The ‘851 is titled “Electronic book security and copyright protection system”, while the ‘501 is called “Electronic book selection and delivery system having encryption and security features”. The ‘703 patent is titled “Topical service provides context information for a home network”.
B&N allegedly infringed the patents through its Nook e-reader products, which included the Nook HD+, Nook Simple Touch, Nook Tablet and Nook 1st Edition.
Adrea asked for triple damages, interests, costs, attorneys’ fees and a trial by jury.

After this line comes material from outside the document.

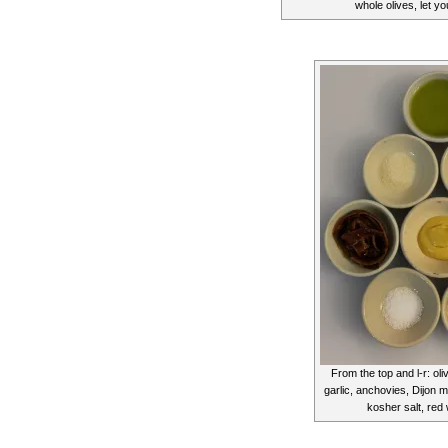
whole olives, let y
From the top and l-r: oli
garlic, anchovies, Dijon 
kosher salt, red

In 2014, a jury found B&N liable for infringing the ‘703 and ‘501 patents, but said that the infringement was not wilful. The jury awarded Adrea $1.33 million in damages. However, in July 2015, the southern district court granted B&N’s pre-trial motion that the ‘501 patent was invalid. As a result, the court ordered a limited new trial in order to determine damages for the ‘703 patent.
You can find the ruling here, but the patents are the more interesting reading:
The first ('703) describes basic features found in all web browsers, the second and third (501, invalid, and 851) describe the standard parts of a content DRM system.
There’s literally nothing here which is unique or special. Hire a couple college students and they will be able to build the systems described in the patents all on their own, using nothing but open source software – all without reading the patents in question.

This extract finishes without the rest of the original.